SVM: Support Vector Machines

Process Initialization Dialog

Parameter Information


Sample Selection

The sample selection option indicates whether to cluster genes or experiments.

Process Selection

The SVM algorithm works performing two main processes, training and classification. One can elect to perform training only, classification only, or both phases of the SVM classification technique.

The 'Training Only' option results in a set of numerical weights which can stored as a file and used for classification at a later time.

The 'Classification Only' option takes a file input of weights generated from training and results in a binary classification of the elements.

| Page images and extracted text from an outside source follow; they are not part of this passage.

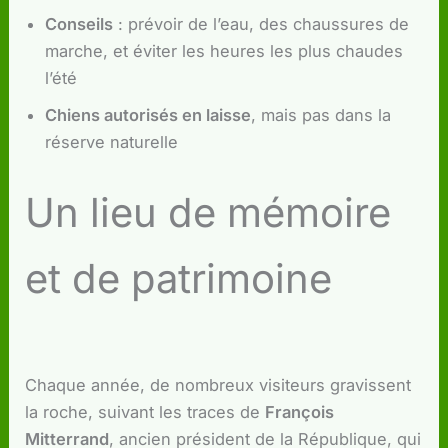
Conseils
: prévoir de l’eau, des chaussures de
marche, et éviter les heures les plus chaudes
l’été
Chiens autorisés en laisse
, mais pas dans la
réserve naturelle
Un lieu de mémoire
et de patrimoine
Chaque année, de nombreux visiteurs gravissent
la roche, suivant les traces de
François
Mitterrand
, ancien président de la République, qui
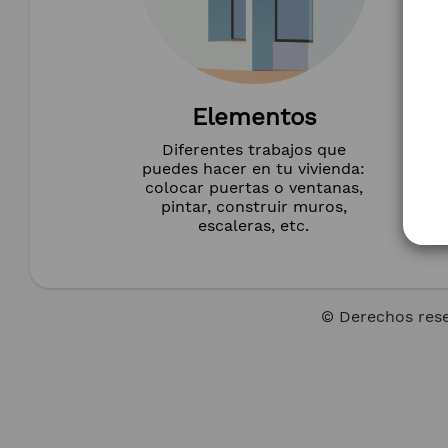
Elementos
Diferentes trabajos que
puedes hacer en tu vivienda:
colocar puertas o ventanas,
pintar, construir muros,
escaleras, etc.
© Derechos res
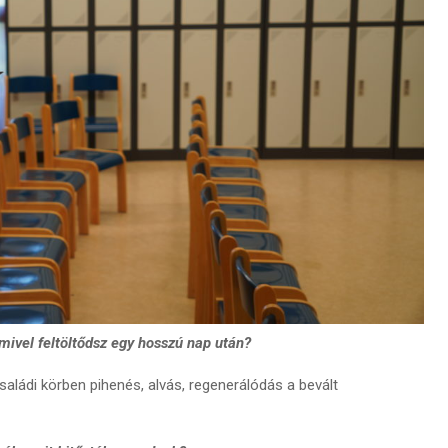
mivel feltöltődsz egy hosszú nap után?
saládi körben pihenés, alvás, regenerálódás a bevált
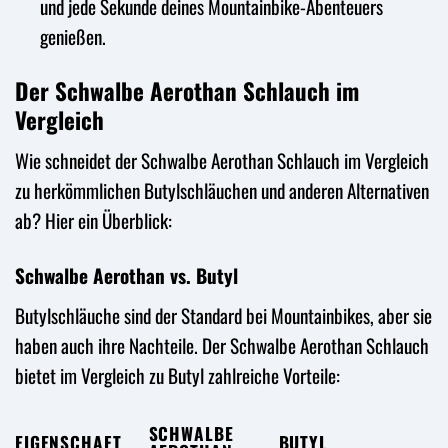
und jede Sekunde deines Mountainbike-Abenteuers
genießen.
Der Schwalbe Aerothan Schlauch im
Vergleich
Wie schneidet der Schwalbe Aerothan Schlauch im Vergleich
zu herkömmlichen Butylschläuchen und anderen Alternativen
ab? Hier ein Überblick:
Schwalbe Aerothan vs. Butyl
Butylschläuche sind der Standard bei Mountainbikes, aber sie
haben auch ihre Nachteile. Der Schwalbe Aerothan Schlauch
bietet im Vergleich zu Butyl zahlreiche Vorteile:
SCHWALBE
EIGENSCHAFT
BUTYL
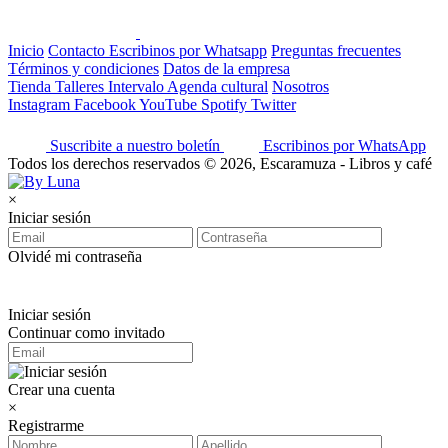
Inicio
Contacto
Escribinos por Whatsapp
Preguntas frecuentes
Términos y condiciones
Datos de la empresa
Tienda
Talleres
Intervalo
Agenda cultural
Nosotros
Instagram
Facebook
YouTube
Spotify
Twitter
Suscribite a nuestro boletín
Escribinos por WhatsApp
Todos los derechos reservados © 2026, Escaramuza - Libros y café
×
Iniciar sesión
Olvidé mi contraseña
Iniciar sesión
Continuar como invitado
Crear una cuenta
×
Registrarme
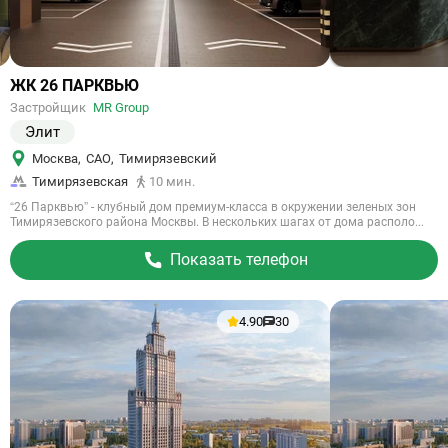
Ссылка
ЖК 26 ПАРКВЬЮ
на
Застройщик
MR Group
объект
Элит
Москва
,
САО
,
Тимирязевский
Тимирязевская
10 мин.
“26 Парквью” - клубный дом премиум-класса в окружении зеленых зон
Тимирязевского района Москвы. В нескольких шагах от дома располо...
Показать телефон
4.90
30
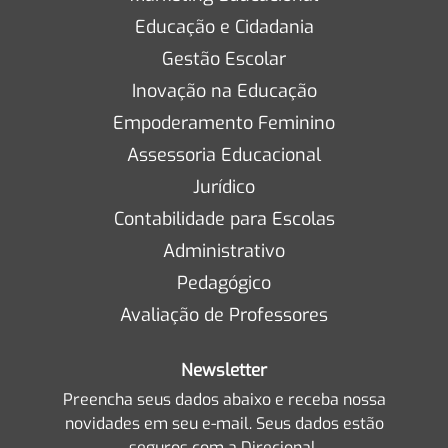
Educação e Cidadania
Gestão Escolar
Inovação na Educação
Empoderamento Feminino
Assessoria Educacional
Jurídico
Contabilidade para Escolas
Administrativo
Pedagógico
Avaliação de Professores
Newsletter
Preencha seus dados abaixo e receba nossa
novidades em seu e-mail. Seus dados estão
seguros com a Direcional.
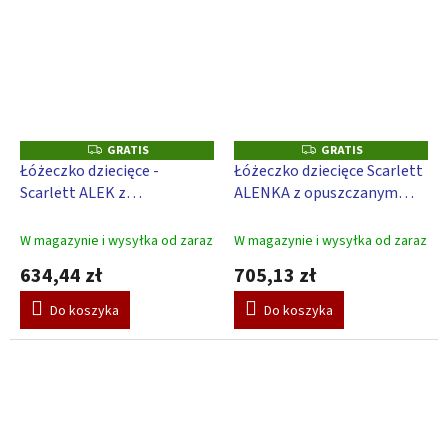
GRATIS
GRATIS
G
G
R
R
Łóżeczko dziecięce -
Łóżeczko dziecięce Scarlett
A
A
Scarlett ALEK z
ALENKA z opuszczanym
T
T
I
I
opuszczanym bokiem
bokiem (sosna) - biały 120 x
S
S
nyturalny ECO (sosna) – 120
60 cm
W magazynie i wysyłka od zaraz
W magazynie i wysyłka od zaraz
x 60 cm
634,44 zł
705,13 zł
Do koszyka
Do koszyka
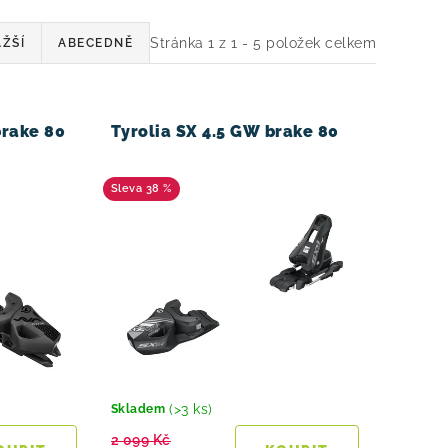
Stránka
1
z
1
-
5
položek celkem
ŽŠÍ
ABECEDNĚ
brake 80
Tyrolia SX 4.5 GW brake 80
38 %
(>3 ks)
Skladem
2 099 Kč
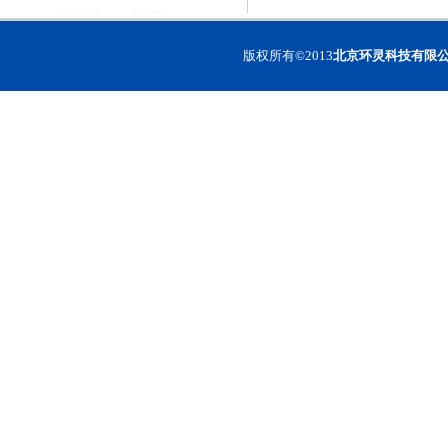
2,9-二羟甲基-1,10-菲啰啉
1,10-菲啰啉-2,9-二甲酸
版权所有©2013
北京环灵科技有限
N,N’-二苯基联苯二胺
4,4’-双[(4-溴苯基)苯氨基]联苯
甲基丙烯酸苄基酯
丙烯酸苄基酯
丙烯酸苯酯
甲基丙烯酸苯酯
1-(4-溴苯基)萘
2-(3-溴苯基)萘
对叔丁基苯甲酰肼
2,2’-(1,3-苯基)二[5-(4-叔丁基苯
基)-1,3,4-恶二唑]
2-溴蒽
2-溴蒽醌
2,3-二溴蒽醌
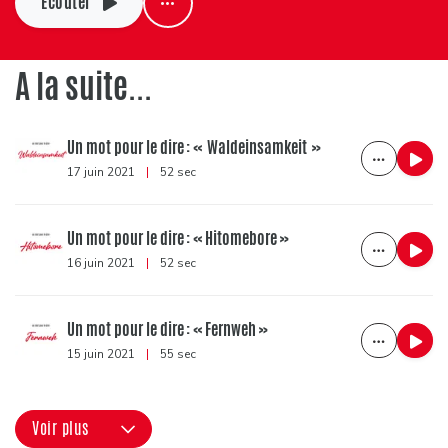
Ecouter
A la suite...
Un mot pour le dire : « Waldeinsamkeit »
17 juin 2021
|
52 sec
Un mot pour le dire : « Hitomebore »
16 juin 2021
|
52 sec
Un mot pour le dire : « Fernweh »
15 juin 2021
|
55 sec
Voir plus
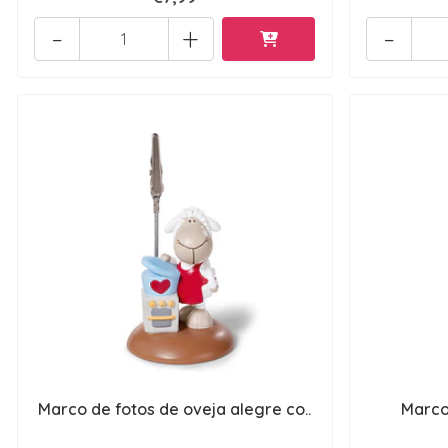
-
+
-
Marco de fotos de oveja alegre co..
Marco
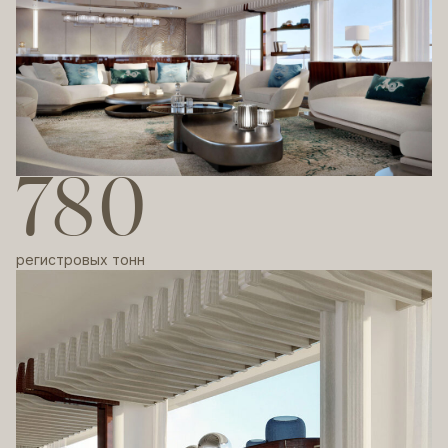
780
регистровых тонн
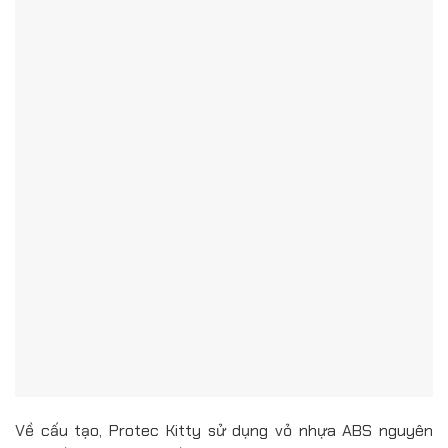
Về cấu tạo, Protec Kitty sử dụng vỏ nhựa ABS nguyên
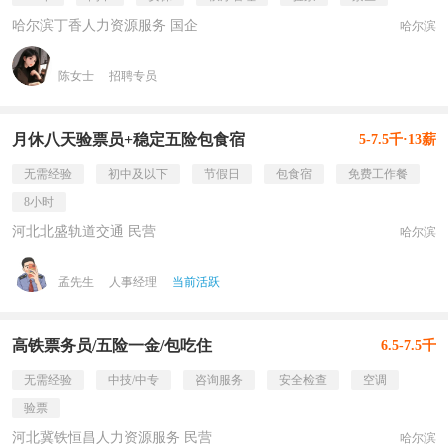
哈尔滨丁香人力资源服务 国企
哈尔滨
陈女士
招聘专员
月休八天验票员+稳定五险包食宿
5-7.5千·13薪
无需经验
初中及以下
节假日
包食宿
免费工作餐
8小时
河北北盛轨道交通 民营
哈尔滨
孟先生
人事经理
当前活跃
高铁票务员/五险一金/包吃住
6.5-7.5千
无需经验
中技/中专
咨询服务
安全检查
空调
验票
河北冀铁恒昌人力资源服务 民营
哈尔滨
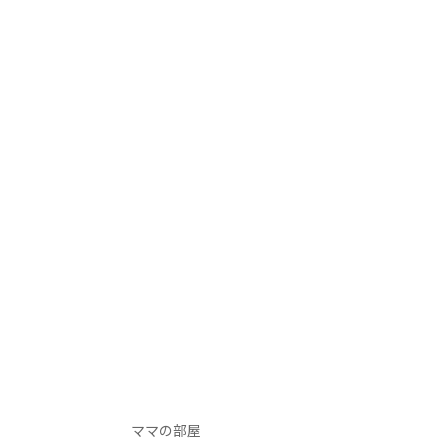
ママの部屋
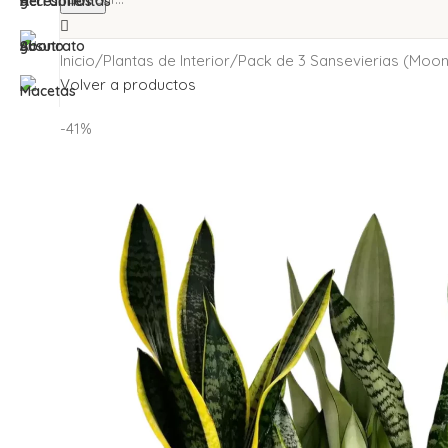
Inicio
Plantas de Interior
Pack de 3 Sansevierias (Moons
Volver a productos
-41%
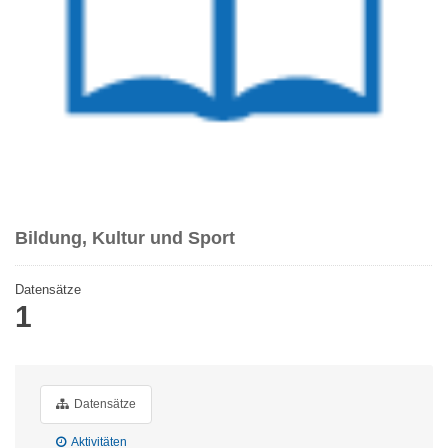
Bildung, Kultur und Sport
Datensätze
1
Datensätze
Aktivitäten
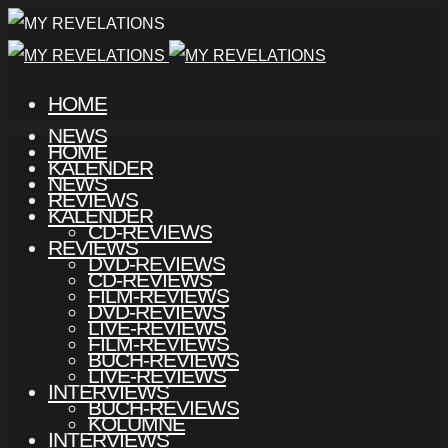
HOME
NEWS
HOME
KALENDER
NEWS
REVIEWS
KALENDER
CD-REVIEWS
REVIEWS
DVD-REVIEWS
CD-REVIEWS
FILM-REVIEWS
DVD-REVIEWS
LIVE-REVIEWS
FILM-REVIEWS
BUCH-REVIEWS
LIVE-REVIEWS
INTERVIEWS
BUCH-REVIEWS
KOLUMNE
INTERVIEWS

The 'Training and Classification' option provides the ability to use the input set as a training set to produce weights which are immediately applied to perform the classification.

The 'One-out Iterative Validation' iteratively performs an SVM training and classification run. On each iteration one element is moved to the neutral classification and therefore will not impact the SVM training nor the classification of elements. The final classification will not be biased by an initial classification of the element.

** Note that the One-out Iterative Validation will iterate a training and classification run for each element being classified. This may not be practical nor necessary for the classification of large numbers of genes. In the case of genes the impact of one gene in producing a discriminate is relatively small and the time to iteratively run for each gene could be prohibitive for large sets of genes. This feature is more practical to use when classifying experiments.

Hierarchical Clustering

This check box selects whether to perform hierarchical clustering on the elements in each cluster created.